We talk about debt in the United States as a terrible burden (for someone in the middle class) or a moneymaking opportunity (for others higher up). In India, it’s a form of public service—debt keeps money circulating through a community, ties one small shop owner to his customers, and ensures that everyone gets to participate in the essential aspects of life, such as an expensive marriage or a special math tutor or a journey to a holy site.
My first experience with it came through our maidservant. She had a friend in trouble who wanted to pawn her ration book (a very common way of raising funds). I declined, but over the coming months I loaned numerous small sums that I never expected to see again, making my contribution to the underground economy.

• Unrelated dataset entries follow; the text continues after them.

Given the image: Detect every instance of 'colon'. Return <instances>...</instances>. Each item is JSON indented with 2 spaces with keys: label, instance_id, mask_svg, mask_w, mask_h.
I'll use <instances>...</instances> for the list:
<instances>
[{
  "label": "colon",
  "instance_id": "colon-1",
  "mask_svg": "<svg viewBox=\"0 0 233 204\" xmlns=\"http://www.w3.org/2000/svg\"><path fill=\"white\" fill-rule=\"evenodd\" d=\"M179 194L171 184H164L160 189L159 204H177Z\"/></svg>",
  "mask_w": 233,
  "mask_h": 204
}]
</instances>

But there is a dark side to this hidden world, one that ensnares families for generations. This is the subject of the new Anita Ray mystery. When Krishna Calls explores the desperation that engulfs both lender and borrower in the circumscribed world of village life when one young man is determined to break out. When he’s killed, his wife faces the same trap and the same trappers. Anita sets out to help her, and she finds that she too is caught in the same meshes.

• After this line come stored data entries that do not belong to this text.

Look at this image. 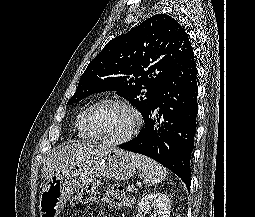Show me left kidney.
Returning <instances> with one entry per match:
<instances>
[{
    "instance_id": "1",
    "label": "left kidney",
    "mask_w": 255,
    "mask_h": 217,
    "mask_svg": "<svg viewBox=\"0 0 255 217\" xmlns=\"http://www.w3.org/2000/svg\"><path fill=\"white\" fill-rule=\"evenodd\" d=\"M170 207L171 203L167 194H147L138 203V214L135 217H145L151 209L155 210L157 217H170Z\"/></svg>"
}]
</instances>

I thought I knew a lot about the world of small-scale debt when I began the book, but I learned a lot as I went along. India is home to many unusual practices, and one in particular is familiar to Westerners. The practice of benaami, by which an expensive property is put in the hands of someone who isn’t subject to tax, a straw owner, has been pervasive. The government has tried to stamp it out by enacting a law that states any benaami owner can lay claim to the property and be considered the full, legal owner, regardless of how he or she came to have a name on the deed. This sounds wonderful. But it overlooks just how unscrupulous the real owners can be. No one’s going to let property worth millions of rupees (or dollars) slip away.
Anita Ray struggles with saving Nisha, a part-time employee, and her aunt’s tourist hotel. But she also struggles with meeting deadlines for an important photography exhibit in a prestigious gallery. In this book, she has her hands full, but she is always capable.